● DATA:

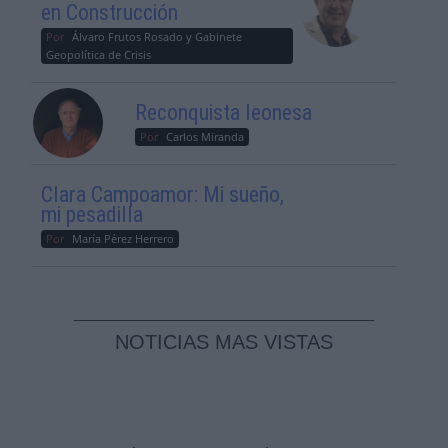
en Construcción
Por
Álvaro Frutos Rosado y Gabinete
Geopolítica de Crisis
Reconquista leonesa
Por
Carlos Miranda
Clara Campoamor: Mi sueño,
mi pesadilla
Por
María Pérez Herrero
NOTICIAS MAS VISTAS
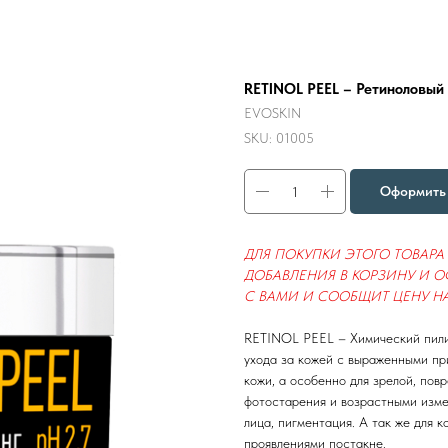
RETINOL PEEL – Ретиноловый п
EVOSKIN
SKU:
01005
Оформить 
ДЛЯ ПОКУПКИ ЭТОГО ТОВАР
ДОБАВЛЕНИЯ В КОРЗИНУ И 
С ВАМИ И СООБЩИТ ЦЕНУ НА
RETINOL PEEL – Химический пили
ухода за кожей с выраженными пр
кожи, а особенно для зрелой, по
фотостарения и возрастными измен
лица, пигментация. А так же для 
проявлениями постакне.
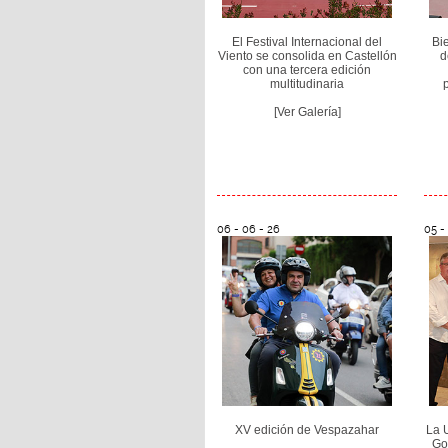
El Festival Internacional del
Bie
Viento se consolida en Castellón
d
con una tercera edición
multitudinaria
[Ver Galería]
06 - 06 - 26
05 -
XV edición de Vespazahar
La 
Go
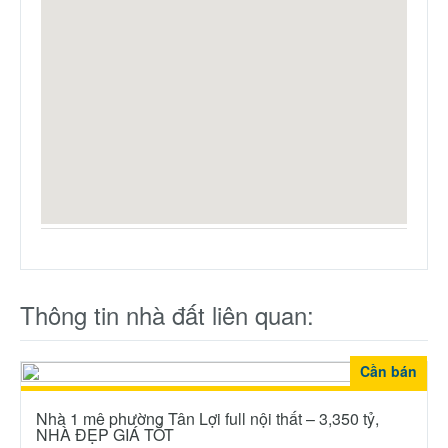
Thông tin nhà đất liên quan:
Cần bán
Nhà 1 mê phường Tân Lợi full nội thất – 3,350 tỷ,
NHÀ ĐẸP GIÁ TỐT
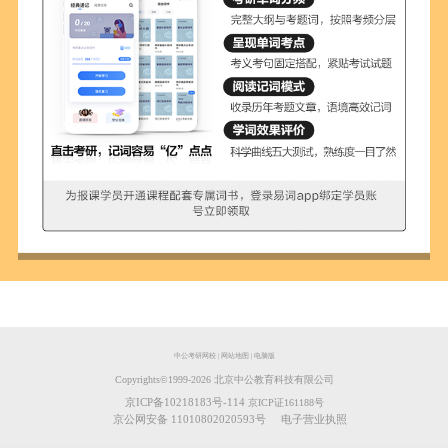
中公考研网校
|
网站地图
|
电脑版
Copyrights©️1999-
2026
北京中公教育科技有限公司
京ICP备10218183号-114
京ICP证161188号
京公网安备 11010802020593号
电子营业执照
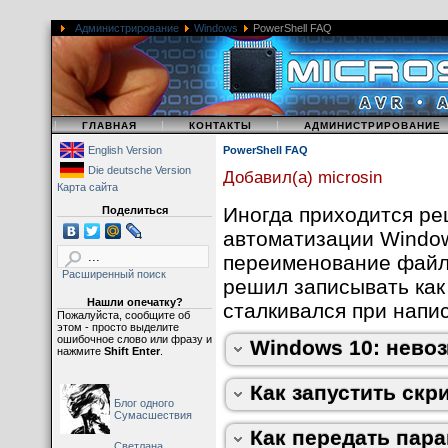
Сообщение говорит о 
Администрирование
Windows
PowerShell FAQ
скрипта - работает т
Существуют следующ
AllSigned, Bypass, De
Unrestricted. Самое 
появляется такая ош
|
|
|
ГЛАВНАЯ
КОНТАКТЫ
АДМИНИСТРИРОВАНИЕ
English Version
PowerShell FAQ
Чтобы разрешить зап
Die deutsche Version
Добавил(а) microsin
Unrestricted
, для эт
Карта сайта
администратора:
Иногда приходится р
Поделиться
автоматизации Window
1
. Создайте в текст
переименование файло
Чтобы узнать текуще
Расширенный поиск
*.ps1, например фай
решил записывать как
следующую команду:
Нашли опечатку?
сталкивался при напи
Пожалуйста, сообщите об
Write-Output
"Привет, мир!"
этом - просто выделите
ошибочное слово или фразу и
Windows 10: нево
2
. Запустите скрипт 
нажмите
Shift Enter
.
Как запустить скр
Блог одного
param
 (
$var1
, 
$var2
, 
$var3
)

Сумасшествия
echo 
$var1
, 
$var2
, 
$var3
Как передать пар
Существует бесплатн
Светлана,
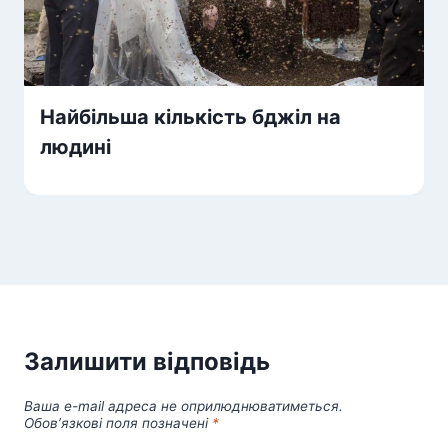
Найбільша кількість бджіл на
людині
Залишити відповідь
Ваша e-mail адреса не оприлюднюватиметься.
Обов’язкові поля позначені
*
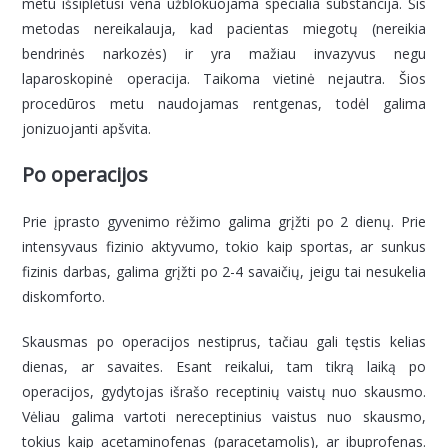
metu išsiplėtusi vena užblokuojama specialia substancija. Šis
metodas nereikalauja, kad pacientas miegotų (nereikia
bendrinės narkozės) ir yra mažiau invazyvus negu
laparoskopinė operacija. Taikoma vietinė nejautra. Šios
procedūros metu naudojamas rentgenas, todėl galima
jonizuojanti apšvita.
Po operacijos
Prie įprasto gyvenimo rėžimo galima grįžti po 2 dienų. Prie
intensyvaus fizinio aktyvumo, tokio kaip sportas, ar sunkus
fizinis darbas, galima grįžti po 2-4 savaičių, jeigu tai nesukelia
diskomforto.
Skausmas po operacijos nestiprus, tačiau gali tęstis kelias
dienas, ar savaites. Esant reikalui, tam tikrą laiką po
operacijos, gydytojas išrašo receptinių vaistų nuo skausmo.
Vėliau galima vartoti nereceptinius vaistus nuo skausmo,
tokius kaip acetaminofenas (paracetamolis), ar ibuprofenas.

● WORK TO COMPLETE:
Please copy all lines of the listing in which the string "metu" occurs.

● PROBLEM SOLUTION:
metu išsiplėtusi vena užblokuojama specialia substancija. Šis
procedūros metu naudojamas rentgenas, todėl galima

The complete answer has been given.